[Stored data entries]
____

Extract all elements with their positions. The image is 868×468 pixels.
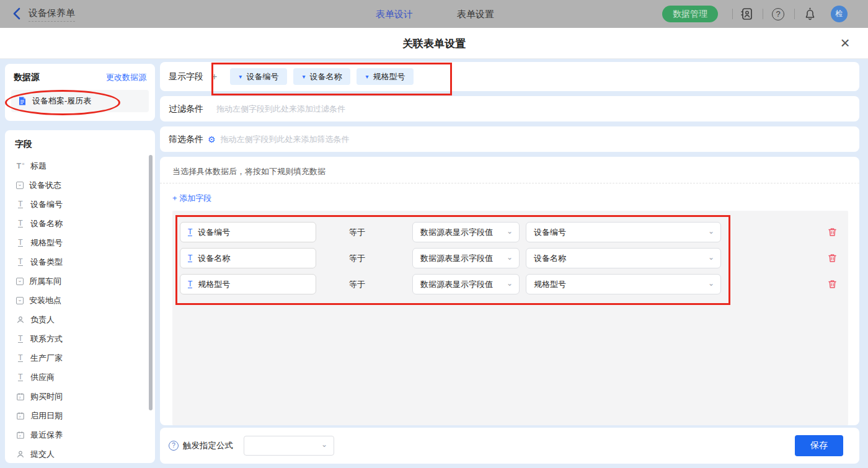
field-item[interactable]: 7启用日期	[5, 406, 155, 425]
rule-source-select[interactable]: 数据源表显示字段值	[412, 274, 520, 294]
form-title[interactable]: 设备保养单	[29, 7, 75, 22]
svg-text:7: 7	[19, 415, 20, 418]
rule-source-select[interactable]: 数据源表显示字段值	[412, 248, 520, 268]
text-field-icon	[16, 219, 25, 228]
fill-rules-card: 当选择具体数据后，将按如下规则填充数据 + 添加字段 设备编号 等于 数据源表显…	[160, 157, 859, 425]
select-value: 数据源表显示字段值	[420, 253, 493, 264]
rule-field-label: 规格型号	[198, 279, 230, 290]
field-item-label: 设备状态	[29, 180, 61, 191]
contacts-icon[interactable]	[740, 7, 754, 21]
change-datasource-link[interactable]: 更改数据源	[106, 72, 146, 83]
field-item[interactable]: 设备名称	[5, 214, 155, 233]
field-item-label: 购买时间	[30, 391, 63, 402]
fields-scrollbar[interactable]	[149, 155, 153, 410]
bell-icon[interactable]	[803, 7, 817, 21]
chevron-down-icon	[507, 255, 513, 260]
field-item[interactable]: 规格型号	[5, 233, 155, 252]
field-item-label: 标题	[30, 161, 46, 172]
modal-title: 关联表单设置	[0, 37, 868, 51]
text-field-icon	[16, 354, 25, 363]
save-button[interactable]: 保存	[795, 435, 843, 456]
formula-select[interactable]	[244, 436, 334, 456]
topbar: 设备保养单 表单设计 表单设置 数据管理 检	[0, 0, 868, 28]
person-field-icon	[16, 450, 25, 459]
chevron-down-icon	[239, 74, 242, 80]
field-item[interactable]: 7最近保养	[5, 425, 155, 444]
filter-label: 过滤条件	[169, 104, 203, 115]
field-item-label: 设备名称	[30, 218, 63, 229]
screen-row[interactable]: 筛选条件 拖动左侧字段到此处来添加筛选条件	[160, 126, 859, 152]
field-item[interactable]: 所属车间	[5, 272, 155, 291]
modal-footer: 触发指定公式 保存	[160, 428, 859, 464]
date-field-icon: 7	[16, 412, 25, 420]
trash-icon[interactable]	[827, 279, 838, 289]
help-icon[interactable]	[772, 8, 784, 20]
data-manage-button[interactable]: 数据管理	[662, 6, 718, 22]
field-item[interactable]: 联系方式	[5, 329, 155, 348]
formula-help-icon[interactable]	[169, 441, 179, 451]
field-item[interactable]: 设备状态	[5, 175, 155, 195]
tab-form-settings[interactable]: 表单设置	[457, 9, 494, 20]
field-item[interactable]: 供应商	[5, 368, 155, 387]
field-item[interactable]: 7购买时间	[5, 387, 155, 406]
chevron-down-icon	[708, 255, 714, 260]
filter-placeholder: 拖动左侧字段到此处来添加过滤条件	[216, 104, 345, 115]
select-value: 设备名称	[534, 253, 566, 264]
field-item-label: 所属车间	[29, 276, 61, 287]
rule-field-chip[interactable]: 设备名称	[180, 248, 316, 268]
chevron-down-icon	[321, 442, 327, 447]
field-item[interactable]: 设备编号	[5, 195, 155, 214]
fields-list: 标题 设备状态 设备编号 设备名称 规格型号 设备类型 所属车间 安装地点 负责…	[5, 156, 155, 464]
rule-value-select[interactable]: 规格型号	[526, 274, 721, 294]
person-field-icon	[16, 316, 25, 324]
field-item-label: 联系方式	[30, 333, 63, 345]
field-item[interactable]: 提交人	[5, 444, 155, 464]
field-item-label: 生产厂家	[30, 353, 63, 364]
rule-value-select[interactable]: 设备编号	[526, 222, 721, 242]
rule-row: 规格型号 等于 数据源表显示字段值 规格型号	[172, 274, 848, 294]
tab-form-design[interactable]: 表单设计	[376, 9, 413, 20]
select-value: 规格型号	[534, 279, 566, 290]
rule-field-label: 设备名称	[198, 253, 230, 264]
select-field-icon	[16, 182, 24, 189]
close-icon[interactable]	[837, 35, 853, 51]
screen-label: 筛选条件	[169, 134, 203, 145]
display-fields-row: 显示字段 设备编号 设备名称 规格型号	[160, 62, 859, 91]
chevron-down-icon	[302, 74, 305, 80]
divider	[794, 9, 795, 19]
field-item-label: 最近保养	[30, 430, 63, 441]
rule-source-select[interactable]: 数据源表显示字段值	[412, 222, 520, 242]
rule-field-chip[interactable]: 规格型号	[180, 274, 316, 294]
rule-field-chip[interactable]: 设备编号	[180, 222, 316, 242]
trash-icon[interactable]	[827, 227, 838, 237]
add-field-link[interactable]: + 添加字段	[172, 193, 211, 204]
gear-icon[interactable]	[208, 135, 216, 144]
display-field-tags: 设备编号 设备名称 规格型号	[230, 68, 414, 85]
datasource-panel: 数据源 更改数据源 设备档案-履历表	[5, 64, 155, 121]
text-field-icon	[16, 373, 25, 382]
avatar[interactable]: 检	[831, 6, 848, 22]
select-field-icon	[16, 278, 24, 285]
display-field-tag[interactable]: 设备名称	[293, 68, 350, 85]
field-item[interactable]: 安装地点	[5, 291, 155, 310]
display-fields-label: 显示字段	[169, 71, 203, 82]
rule-value-select[interactable]: 设备名称	[526, 248, 721, 268]
tag-label: 规格型号	[373, 71, 405, 82]
trash-icon[interactable]	[827, 253, 838, 263]
field-item[interactable]: 负责人	[5, 310, 155, 329]
display-field-tag[interactable]: 设备编号	[230, 68, 287, 85]
field-item[interactable]: 标题	[5, 156, 155, 175]
display-field-tag[interactable]: 规格型号	[356, 68, 414, 85]
chevron-down-icon	[708, 281, 714, 286]
field-item-label: 启用日期	[30, 410, 63, 422]
text-field-icon	[188, 255, 192, 262]
datasource-selected-item[interactable]: 设备档案-履历表	[11, 90, 149, 112]
field-item[interactable]: 设备类型	[5, 252, 155, 272]
field-item[interactable]: 生产厂家	[5, 348, 155, 368]
back-icon[interactable]	[11, 7, 24, 20]
title-field-icon	[16, 162, 25, 170]
field-item-label: 提交人	[30, 449, 55, 460]
select-field-icon	[16, 297, 24, 304]
add-display-field-icon[interactable]	[211, 71, 217, 82]
filter-row[interactable]: 过滤条件 拖动左侧字段到此处来添加过滤条件	[160, 96, 859, 121]
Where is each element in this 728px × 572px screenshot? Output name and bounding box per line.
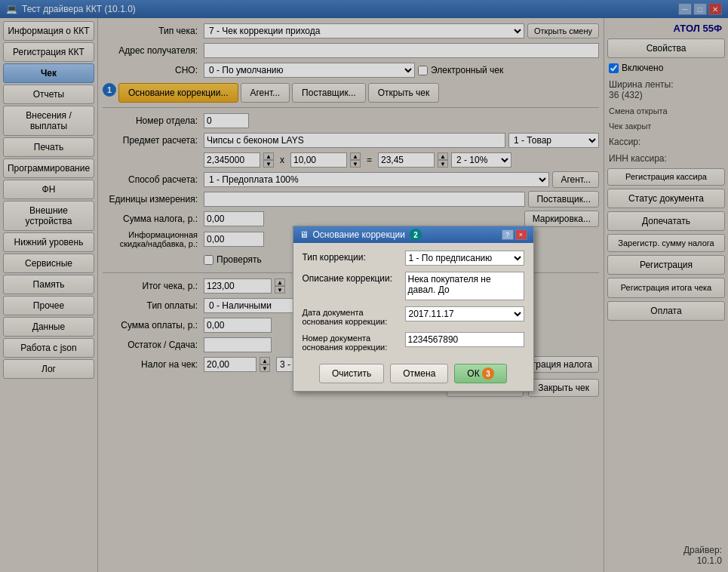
modal-icon: 🖥 (299, 229, 309, 240)
corr-desc-input[interactable]: Нека покупателя не давал. До (405, 272, 524, 300)
cancel-button[interactable]: Отмена (390, 364, 448, 383)
modal-help-button[interactable]: ? (502, 229, 514, 240)
modal-close-button[interactable]: × (515, 229, 527, 240)
modal-num: 2 (410, 229, 422, 241)
corr-type-label: Тип коррекции: (303, 251, 401, 263)
ok-button[interactable]: ОК 3 (454, 364, 507, 383)
corr-date-row: Дата документа основания коррекции: 2017… (303, 306, 524, 326)
modal-title-bar: 🖥 Основание коррекции 2 ? × (293, 226, 533, 243)
modal-footer: Очистить Отмена ОК 3 (293, 359, 533, 391)
corr-num-row: Номер документа основания коррекции: (303, 332, 524, 352)
ok-num: 3 (482, 367, 494, 380)
modal-overlay: 🖥 Основание коррекции 2 ? × Тип коррекци… (0, 0, 728, 572)
corr-date-label: Дата документа основания коррекции: (303, 306, 401, 326)
corr-num-label: Номер документа основания коррекции: (303, 332, 401, 352)
corr-desc-row: Описание коррекции: Нека покупателя не д… (303, 272, 524, 300)
clear-button[interactable]: Очистить (319, 364, 384, 383)
corr-desc-label: Описание коррекции: (303, 272, 401, 284)
corr-date-select[interactable]: 2017.11.17 (405, 306, 524, 321)
corr-type-select[interactable]: 1 - По предписанию (405, 251, 524, 266)
corr-num-input[interactable] (405, 332, 524, 347)
modal-title: Основание коррекции (313, 229, 406, 240)
modal-window: 🖥 Основание коррекции 2 ? × Тип коррекци… (293, 226, 534, 392)
corr-type-row: Тип коррекции: 1 - По предписанию (303, 251, 524, 266)
modal-body: Тип коррекции: 1 - По предписанию Описан… (293, 243, 533, 359)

____

[Task to complete] Take every line from the records above that has the word "设备名称" and copy it.

[Task result]
field-item[interactable]: 设备名称	[5, 214, 155, 233]
field-item-label: 设备名称	[30, 218, 63, 229]
select-value: 设备名称	[534, 253, 566, 264]
rule-field-chip[interactable]: 设备名称	[180, 248, 316, 268]
fields-list: 标题 设备状态 设备编号 设备名称 规格型号 设备类型 所属车间 安装地点 负责…	[5, 156, 155, 464]
rule-field-label: 设备名称	[198, 253, 230, 264]
display-fields-row: 显示字段 设备编号 设备名称 规格型号	[160, 62, 859, 91]
display-field-tags: 设备编号 设备名称 规格型号	[230, 68, 414, 85]
display-field-tag[interactable]: 设备名称	[293, 68, 350, 85]
rule-value-select[interactable]: 设备名称	[526, 248, 721, 268]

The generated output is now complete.